Вслед за Ахматовой, с которой Шапорина была дружна, она вполне могла сказать о себе: я была тогда с моим народом/ там, где мой народ, к несчастью, был. Была – и подробно обо всем этом писала, осознавая важность своих свидетельств.

В 50-е годы прошлого века мой старший друг, известный лингвист Энвер Ахметович Макаев, часто говорил: «с нами случится всё самое худшее». С Шапориной и ее ближайшими родственниками и в самом деле случилось почти всё – кроме тюрьмы и ссылки. Вокруг арестовывали, лишали жилья и имущества, высылали целые семьи.

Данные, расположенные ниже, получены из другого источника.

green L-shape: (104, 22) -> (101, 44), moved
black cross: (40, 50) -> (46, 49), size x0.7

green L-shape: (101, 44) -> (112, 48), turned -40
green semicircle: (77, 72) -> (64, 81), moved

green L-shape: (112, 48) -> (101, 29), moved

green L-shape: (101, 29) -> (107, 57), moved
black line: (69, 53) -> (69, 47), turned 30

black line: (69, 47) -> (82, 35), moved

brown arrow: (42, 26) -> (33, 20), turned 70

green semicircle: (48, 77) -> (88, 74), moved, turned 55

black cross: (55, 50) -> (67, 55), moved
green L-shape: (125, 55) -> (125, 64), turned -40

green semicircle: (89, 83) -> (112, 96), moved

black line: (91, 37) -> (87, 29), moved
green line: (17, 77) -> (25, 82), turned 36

Два старших брата Л.В. эмигрировали, немалая часть ближайших друзей в разные годы погибли в лагерях и тюрьмах. Шапорина бедствовала и голодала, продавала вещи, принадлежавшие еще ее родителям, расставалась с дорогими ей книгами и альбомами, сама колола дрова и топила печку, в блокаду работала медсестрой, зарабатывала преподаванием и переводами, чтобы кормить и лечить сначала своих, а потом еще и чужих детей (об этом ниже) и своих внуков.

В 1933 г. Любовь Васильевна пережила смерть любимой младшей дочери – одиннадцатилетней Аленушки. Ее она будет оплакивать до конца своих дней. Ежегодно – пусть на последние деньги – Л.В. заказывает панихиду, даже больная ездит на могилу, бережет памятник – притом ее скорбь не делит отец ребенка. Даже через десять, пятнадцать, двадцать лет потеря дочери не стала для Л.В. частью прошлого. Видимо, только с дочерью – совсем еще маленькой девочкой – Любовь Васильевну связывали глубокие чувства; через много лет она так же будет любить внучку Соню, дочь сына Васи. О самом Васе Л.В. тоже будет заботиться всю жизнь, он станет хорошим театральным художником, но подлинно близкие отношения между матерью и сыном не сложились.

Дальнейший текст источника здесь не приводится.